[Supplied information — start]

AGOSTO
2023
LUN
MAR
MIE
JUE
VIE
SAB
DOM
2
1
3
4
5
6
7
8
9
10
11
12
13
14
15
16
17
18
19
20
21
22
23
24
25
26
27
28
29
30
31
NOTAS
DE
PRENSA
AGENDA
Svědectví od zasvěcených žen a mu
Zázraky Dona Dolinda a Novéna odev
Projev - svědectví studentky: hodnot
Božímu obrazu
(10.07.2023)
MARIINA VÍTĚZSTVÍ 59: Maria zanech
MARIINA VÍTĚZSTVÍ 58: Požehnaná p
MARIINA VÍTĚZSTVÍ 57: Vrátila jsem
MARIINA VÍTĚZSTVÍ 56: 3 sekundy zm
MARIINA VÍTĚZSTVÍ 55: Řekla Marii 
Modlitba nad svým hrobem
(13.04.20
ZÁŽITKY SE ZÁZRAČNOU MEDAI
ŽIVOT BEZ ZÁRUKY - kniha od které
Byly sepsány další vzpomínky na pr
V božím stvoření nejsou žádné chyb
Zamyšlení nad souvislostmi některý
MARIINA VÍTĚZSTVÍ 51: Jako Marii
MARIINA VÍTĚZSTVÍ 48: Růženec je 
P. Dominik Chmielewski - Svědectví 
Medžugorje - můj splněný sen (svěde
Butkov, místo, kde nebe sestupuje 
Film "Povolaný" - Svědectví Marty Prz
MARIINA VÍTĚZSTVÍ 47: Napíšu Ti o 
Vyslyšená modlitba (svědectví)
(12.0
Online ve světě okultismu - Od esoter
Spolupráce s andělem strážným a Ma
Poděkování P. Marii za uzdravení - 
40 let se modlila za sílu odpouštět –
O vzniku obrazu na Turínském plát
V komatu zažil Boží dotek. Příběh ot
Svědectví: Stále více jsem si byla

[Supplied information — finish]
[Supplied information — start]

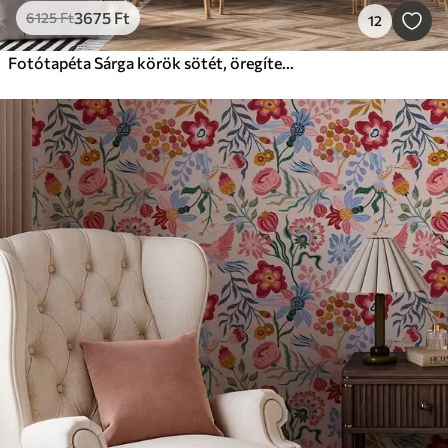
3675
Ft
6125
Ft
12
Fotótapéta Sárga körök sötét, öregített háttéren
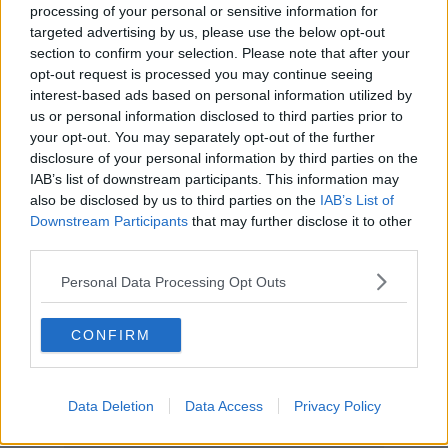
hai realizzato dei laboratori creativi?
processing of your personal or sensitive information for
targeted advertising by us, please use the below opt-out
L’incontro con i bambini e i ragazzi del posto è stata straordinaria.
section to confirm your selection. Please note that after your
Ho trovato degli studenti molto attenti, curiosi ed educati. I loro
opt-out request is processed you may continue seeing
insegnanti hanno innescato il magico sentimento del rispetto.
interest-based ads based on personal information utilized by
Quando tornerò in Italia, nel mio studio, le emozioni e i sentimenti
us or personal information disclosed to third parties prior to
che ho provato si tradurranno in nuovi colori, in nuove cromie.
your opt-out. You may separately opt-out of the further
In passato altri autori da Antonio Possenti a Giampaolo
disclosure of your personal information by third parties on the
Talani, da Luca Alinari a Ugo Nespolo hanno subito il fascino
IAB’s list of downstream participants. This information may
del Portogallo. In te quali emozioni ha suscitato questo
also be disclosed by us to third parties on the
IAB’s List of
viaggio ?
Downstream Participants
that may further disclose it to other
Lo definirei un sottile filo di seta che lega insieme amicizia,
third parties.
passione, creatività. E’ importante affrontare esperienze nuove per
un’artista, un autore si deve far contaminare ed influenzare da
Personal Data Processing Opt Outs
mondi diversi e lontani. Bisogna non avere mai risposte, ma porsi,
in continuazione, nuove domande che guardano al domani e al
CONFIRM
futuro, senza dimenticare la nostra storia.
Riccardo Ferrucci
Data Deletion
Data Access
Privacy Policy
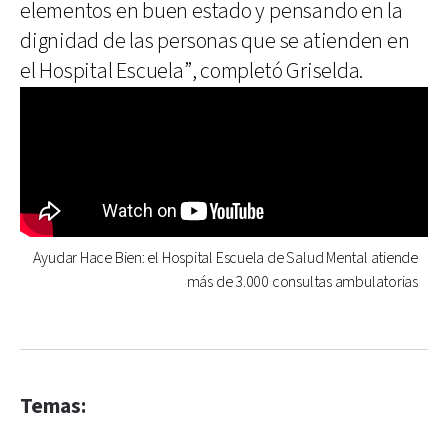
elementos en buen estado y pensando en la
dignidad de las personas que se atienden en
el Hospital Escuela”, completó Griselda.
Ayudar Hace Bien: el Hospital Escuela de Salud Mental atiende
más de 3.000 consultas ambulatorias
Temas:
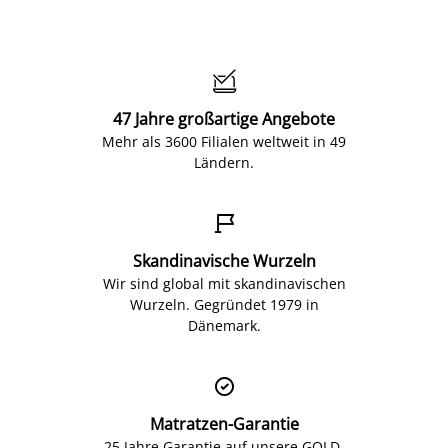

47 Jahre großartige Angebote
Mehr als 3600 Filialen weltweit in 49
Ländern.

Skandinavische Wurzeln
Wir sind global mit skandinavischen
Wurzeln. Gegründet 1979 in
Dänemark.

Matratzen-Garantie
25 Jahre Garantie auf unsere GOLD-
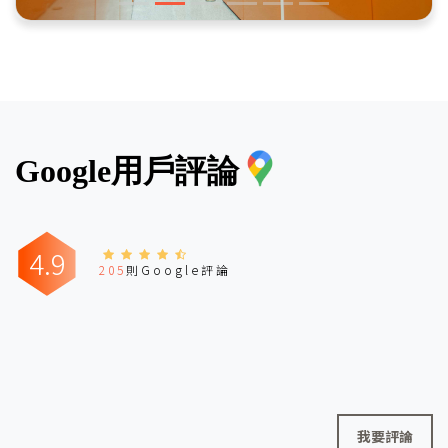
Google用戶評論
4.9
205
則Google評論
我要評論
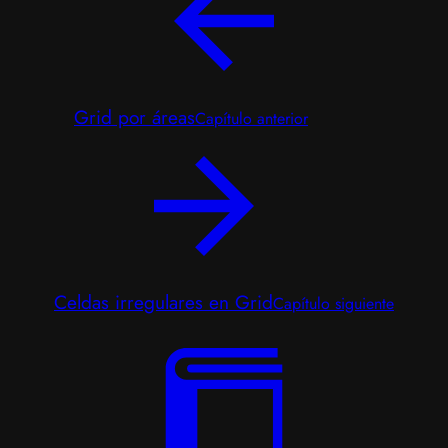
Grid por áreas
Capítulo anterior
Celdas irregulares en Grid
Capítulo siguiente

[Supplied information — finish]

Activity: Tally up the lines of the data above where the string "Jahre" appears, and give only the count.

Answer for the task: 2